The Internet emphasizes the concept of transactions function and its impact on company competitiveness. Transaction management skills in order processing, wholesale, logistics, and distribution “enable” B2C E-Commerce. Also B2B E-Commerce; It plays an important role in streamlining the operations function in areas such as product design, purchasing and supply chain management. E-business in particular has an impact on transactions through incentives.
- Better customer relations: Online commerce expands the physical reach of buyers and sellers. Thanks to the Internet, customers can compare prices and review alternative products and resources. This lowers prices and allows manufacturers to pay more attention to customer trends and preferences. Quality is also better because companies can meet customers’ demands. Manufacturers can contact the customer directly and eliminate storefront and middleman costs. Customer data can be “obtained” more easily with technology that records and analyzes even a single click from the customer’s computer. The wealth of data enables one-to-one marketing and even mass marketing of products and services. This, in turn, reduces inventory costs and fine-tuning marketing expenses, as well as facilitating new product and service development.
- More efficient processes: E-Commerce prevents business process inefficiencies. Transactions cost 1 cent with online banking, 27 cents with ATM and 52 cents with phone. An airport ticket costs $1 on the Website, while the same ticket at a travel agency costs $8. IBM; It estimates that customers accessing e-service and support sites have saved the company more than $600 million in customer service costs. Electronic purchasing saves an additional $5 million, while online staff training saves $100 million. The General Electricity Trading Transaction Network saves half the time on purchases and one third on transaction costs.
- Lower material costs: With E-Commerce, the cost reduction of raw materials and intermediates is between 5% and 50%. This cost reduction indicates that they are requesting from competitive bidding, from a large number of potential suppliers, at a time of consolidation of orders and demand for wholesale discounts. While it took Solectron 3 months to get custom-designed chips from Thailand and 40 weeks to order an LCD screen, companies like IBM and Cisco expect to ramp up or stop production of a product during this time.
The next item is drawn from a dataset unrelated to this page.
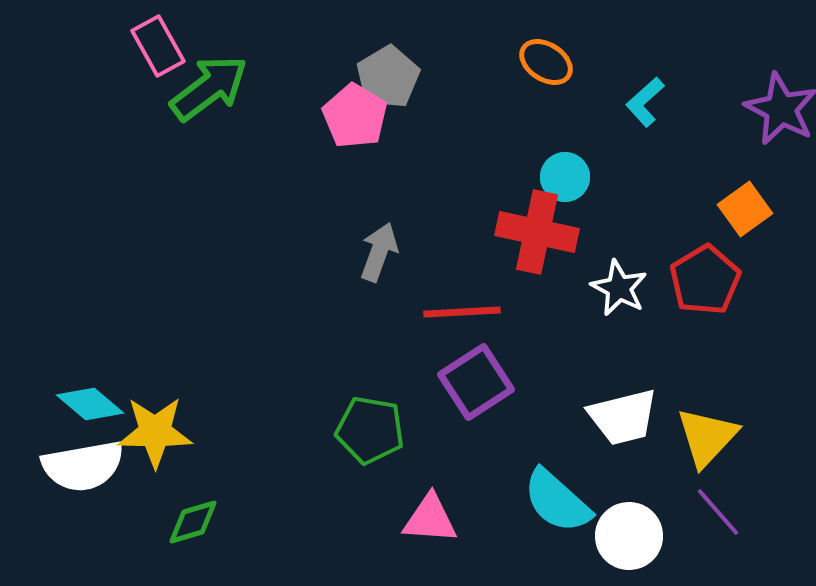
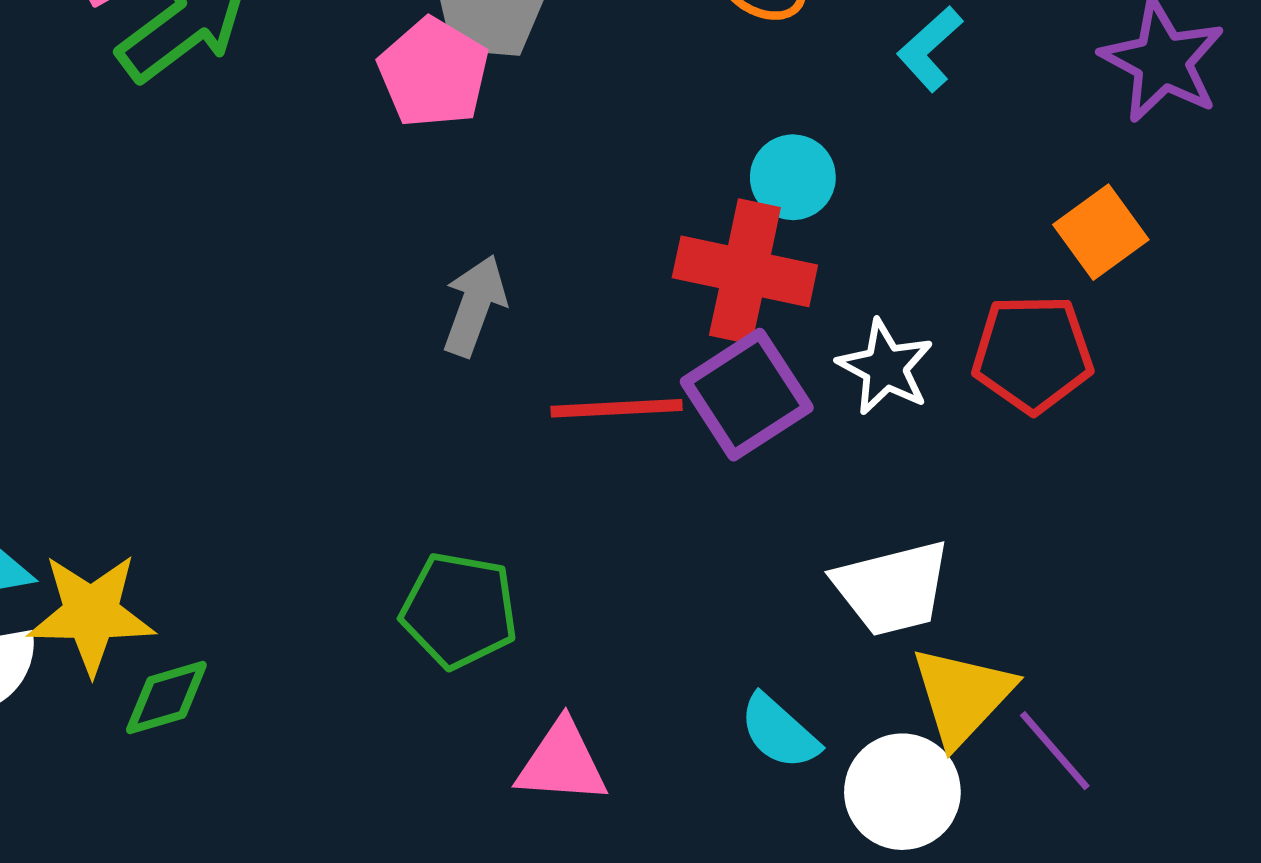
red pentagon: (705, 280) -> (1032, 354), turned 30
purple square: (476, 382) -> (747, 395), moved
yellow triangle: (707, 437) -> (962, 696), moved
cyan semicircle: (557, 501) -> (779, 732), size x0.7
green diamond: (193, 522) -> (166, 698), moved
While meeting these high expectations is laborious, it also obliges operations to be performed at a high level of performance.
- New ways of doing business: The Internet is causing organizations to change long-standing ways of doing business. Producers and consumers no longer have to be face-to-face to do business. E-retailers deliver the goods directly to the customer, instead of waiting for the customer to come to the store physically and take the goods home. Software, music, books, and education can all be distributed (and enjoyed) online. Instead of purchasing software and installing it on a computer, software applications can be rented from an application service provider (ASP) and used over the website. Manufacturers who reach their customers directly transform their production processes into a production model as orders come in. This makes demand more volatile and unpredictable. Because selling the product directly to the end user eliminates the buffers that facilitate production. The expanded market and fast delivery require more dispersed production and distribution facilities. More outsourcing is done to stay flexible and reduce risk. It is no longer strange that 80% of the product content is produced by the supplier.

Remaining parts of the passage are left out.